Where profit is prioritised above all else, and communities are granted no ownership or power, extraction has been the start, the middle, and the end of the story. Until this is acknowledged and understood, rewilding will face huge challenges everywhere it’s tried, and even the best projects will be tarred with the same brush. Try telling the people of Merthyr, of Bethesda, of Glyn Ebwy, and Aberdare that the profit motive had nothing to do with it. And they’ll tell you to fuck off!
The truth is that people are right to question whether their communities are truly partners in these endeavours. They are allowed to ask whether asset conversion is the only way to save nature.
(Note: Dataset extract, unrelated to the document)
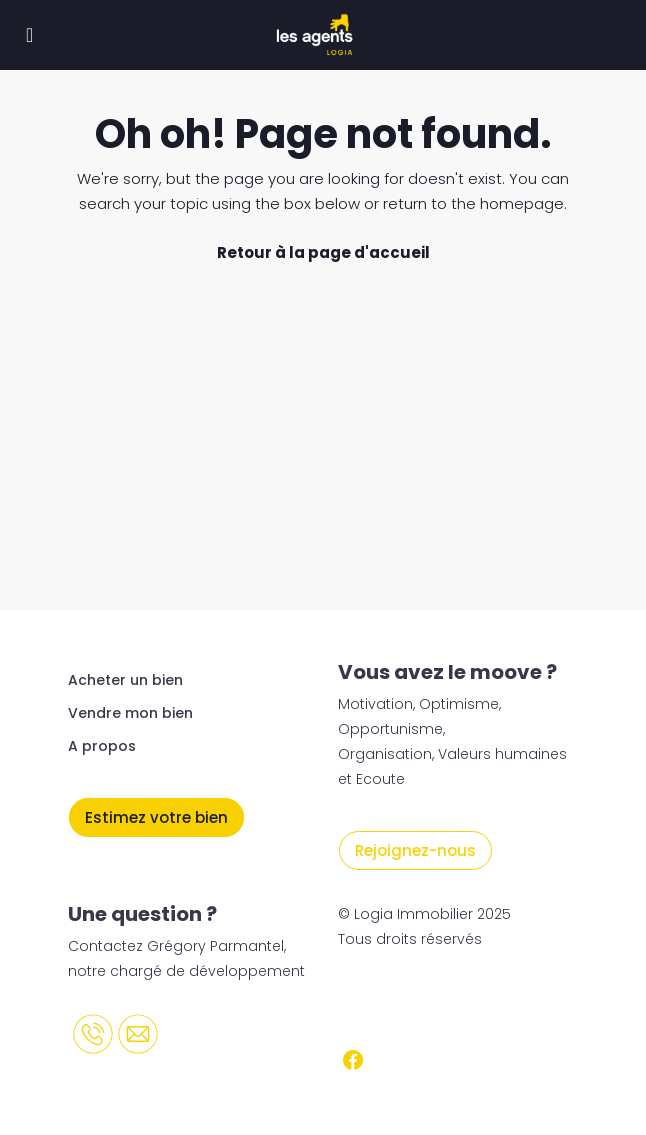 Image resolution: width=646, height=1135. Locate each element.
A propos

Some are already recognising this - Community Energy Wales are reckoning with same problems transposed onto the energy industry, and have come up with solutions grounded in shared ownership (read their excellent manifesto here).
At the end of the day, the onus is very much on companies like Oxygen to win the rest of us over, and based on the tone of this article, I think they need to gain a little self-awareness before they can do so.
I’ll leave it with this bit of Welsh wisdom:
“yr euog a ffu heb neb yn eu herlid”. 🏃♂️💨
[It’s the guilty who flee with nobody in pursuit]
Food for thought!💭



This is a really interesting piece and an important reminder of why high-integrity nature markets matter.
Wildlife Trusts and the RSPB have already set out strong principles for this, and it’s something we’re deeply committed to. There is a huge funding gap for nature recovery, and bringing in private investment is absolutely part of the solution — but only if it’s done ethically, transparently, and with real ecological integrity at its core.